Lu Huimin, Hao Liuyi, Li Songtao, Lin Song, Lv Lin, Chen Yang, Cui Hongli, Zi Tianqi, Chu Xia, Na Lixin, Sun Changhao
Department of Nutrition and Food Hygiene, Public Health College, Harbin Medical University, 157 Baojian Road, Nangang District, Harbin, Hei Longjiang Province, 150081, People's Republic of China.
Research Institute of Food, Nutrition and Health, Sino-Russian Medical Research Center, Harbin Medical University, Harbin, People's Republic of China.
Diabetologia. 2016 Jun;59(6):1247-57. doi: 10.1007/s00125-016-3900-0. Epub 2016 Mar 11.
AIMS/HYPOTHESIS: Serum stearic acid (C18:0) is elevated in individuals with hyperlipidaemia and type 2 diabetes. However, the lipotoxicity induced by increased stearic acid in beta cells has not been well described. This study aimed to examine the adverse effects of stearic acid on beta cells and the potential mechanisms through which these are mediated.
Three groups of C57BL/6 mice were fed a normal diet or a high-stearic-acid/high-palmitic-acid diet for 24 weeks, respectively. The microRNA (miR) profiles of islets were determined by microarray screening. Islet injury was detected with co-staining using the TUNEL assay and insulin labelling.

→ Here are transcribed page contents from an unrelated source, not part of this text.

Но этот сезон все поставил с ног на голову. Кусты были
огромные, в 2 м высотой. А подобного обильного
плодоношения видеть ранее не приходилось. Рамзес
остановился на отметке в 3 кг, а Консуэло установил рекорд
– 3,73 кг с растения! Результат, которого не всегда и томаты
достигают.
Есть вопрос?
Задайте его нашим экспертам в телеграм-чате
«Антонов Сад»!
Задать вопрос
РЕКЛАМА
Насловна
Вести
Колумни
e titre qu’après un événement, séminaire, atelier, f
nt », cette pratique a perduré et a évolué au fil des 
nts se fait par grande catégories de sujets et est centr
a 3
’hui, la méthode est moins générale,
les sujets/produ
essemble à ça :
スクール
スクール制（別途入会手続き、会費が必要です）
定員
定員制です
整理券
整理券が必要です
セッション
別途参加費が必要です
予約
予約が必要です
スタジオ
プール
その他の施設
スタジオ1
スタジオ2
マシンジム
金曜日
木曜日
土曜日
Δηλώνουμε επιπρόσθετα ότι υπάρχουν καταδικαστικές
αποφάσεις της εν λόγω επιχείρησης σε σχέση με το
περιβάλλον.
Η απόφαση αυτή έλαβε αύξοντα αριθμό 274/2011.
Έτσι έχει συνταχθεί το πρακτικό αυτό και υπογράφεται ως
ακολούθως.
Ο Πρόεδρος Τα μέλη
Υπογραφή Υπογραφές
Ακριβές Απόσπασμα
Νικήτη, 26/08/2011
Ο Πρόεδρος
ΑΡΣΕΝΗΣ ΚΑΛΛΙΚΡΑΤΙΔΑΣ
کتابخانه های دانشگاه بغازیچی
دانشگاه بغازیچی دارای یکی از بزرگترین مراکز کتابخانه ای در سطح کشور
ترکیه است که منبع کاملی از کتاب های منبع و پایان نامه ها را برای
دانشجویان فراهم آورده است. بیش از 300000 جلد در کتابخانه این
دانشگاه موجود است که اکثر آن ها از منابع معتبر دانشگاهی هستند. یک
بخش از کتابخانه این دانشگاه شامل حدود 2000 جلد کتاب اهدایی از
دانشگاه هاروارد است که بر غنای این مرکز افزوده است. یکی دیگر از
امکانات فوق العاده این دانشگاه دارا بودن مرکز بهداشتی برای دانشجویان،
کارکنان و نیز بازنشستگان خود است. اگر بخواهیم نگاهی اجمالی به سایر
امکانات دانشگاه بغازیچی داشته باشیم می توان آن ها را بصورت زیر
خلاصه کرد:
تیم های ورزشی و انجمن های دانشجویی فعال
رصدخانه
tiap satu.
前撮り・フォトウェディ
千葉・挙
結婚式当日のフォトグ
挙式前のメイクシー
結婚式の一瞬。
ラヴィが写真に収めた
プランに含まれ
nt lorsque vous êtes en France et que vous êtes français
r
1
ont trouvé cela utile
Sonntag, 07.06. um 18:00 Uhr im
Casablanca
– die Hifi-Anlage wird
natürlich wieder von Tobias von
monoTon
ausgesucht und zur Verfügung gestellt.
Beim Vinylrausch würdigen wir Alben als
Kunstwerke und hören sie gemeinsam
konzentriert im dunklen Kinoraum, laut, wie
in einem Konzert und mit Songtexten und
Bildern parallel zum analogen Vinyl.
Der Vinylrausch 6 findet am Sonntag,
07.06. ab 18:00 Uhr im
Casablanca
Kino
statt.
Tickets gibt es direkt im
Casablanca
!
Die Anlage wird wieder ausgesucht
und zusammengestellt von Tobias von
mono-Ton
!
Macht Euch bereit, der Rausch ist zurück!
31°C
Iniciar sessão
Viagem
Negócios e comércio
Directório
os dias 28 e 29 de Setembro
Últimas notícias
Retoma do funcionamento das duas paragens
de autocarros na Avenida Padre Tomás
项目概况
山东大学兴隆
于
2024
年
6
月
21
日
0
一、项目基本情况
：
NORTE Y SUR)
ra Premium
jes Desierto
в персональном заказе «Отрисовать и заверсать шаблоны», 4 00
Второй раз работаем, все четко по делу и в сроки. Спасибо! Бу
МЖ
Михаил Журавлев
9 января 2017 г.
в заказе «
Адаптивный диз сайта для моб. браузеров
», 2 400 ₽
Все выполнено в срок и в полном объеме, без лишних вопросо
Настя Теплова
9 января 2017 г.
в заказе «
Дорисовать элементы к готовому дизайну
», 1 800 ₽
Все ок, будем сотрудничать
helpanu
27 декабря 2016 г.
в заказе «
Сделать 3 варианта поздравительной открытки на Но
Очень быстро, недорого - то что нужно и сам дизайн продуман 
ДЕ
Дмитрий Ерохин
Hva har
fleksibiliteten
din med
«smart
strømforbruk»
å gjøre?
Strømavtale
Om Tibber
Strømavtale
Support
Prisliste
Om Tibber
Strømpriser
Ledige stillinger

A lentiviral vector expressing anti-miRNA-34a-5p oligonucleotide (AMO-34a-5p) was injected into mice via an intraductal pancreatic route.
In both mouse islets and cultured rat insulinoma INS-1 cells, stearic acid exhibited a stronger lipotoxic role than other fatty acids, owing to repression of B cell CLL/lymphoma 2 (BCL-2) and BCL-2-like 2 (BCL-W) by stearic acid stimulation of miR-34a-5p. The stearic-acid-induced lipotoxicity and reduction in insulin secretion were alleviated by AMO-34a-5p. Further investigations in INS-1 cells revealed that p53 was involved in stearic-acid-induced elevation of miR-34a-5p, owing in part to activation of protein kinase-like endoplasmic reticulum kinase (PERK). Conversely, silencing PERK alleviated stearic-acid-induced p53, miR-34a-5p and lipotoxicity.
CONCLUSIONS/INTERPRETATION: These findings provide new insight for understanding the molecular mechanisms underlying not only the deleterious impact of stearic-acid-induced lipotoxicity but also apoptosis in beta cells and progression to type 2 diabetes.
目的/假设:高脂血症和2型糖尿病患者的血清硬脂酸(C18:0)水平升高。然而,硬脂酸增加对β细胞诱导的脂毒性尚未得到充分描述。本研究旨在探讨硬脂酸对β细胞的不良影响及其潜在的介导机制。
将三组C57BL/6小鼠分别喂食正常饮食或高硬脂酸/高棕榈酸饮食24周。通过微阵列筛选确定胰岛的微小RNA(miR)谱。使用TUNEL测定法和胰岛素标记进行共染色检测胰岛损伤。通过胰管内途径将表达抗miRNA-34a-5p寡核苷酸(AMO-34a-5p)的慢病毒载体注入小鼠体内。
在小鼠胰岛和培养的大鼠胰岛素瘤INS-1细胞中,硬脂酸比其他脂肪酸表现出更强的脂毒性作用,这是由于硬脂酸刺激miR-34a-5p抑制了B细胞淋巴瘤/白血病-2(BCL-2)和BCL-2样蛋白2(BCL-W)。AMO-34a-5p减轻了硬脂酸诱导的脂毒性和胰岛素分泌减少。对INS-1细胞的进一步研究表明,p53参与了硬脂酸诱导的miR-34a-5p升高,部分原因是蛋白激酶样内质网激酶(PERK)的激活。相反,沉默PERK减轻了硬脂酸诱导的p53、miR-34a-5p和脂毒性。
结论/解读:这些发现为理解硬脂酸诱导的脂毒性的有害影响、β细胞凋亡以及2型糖尿病进展的分子机制提供了新的见解。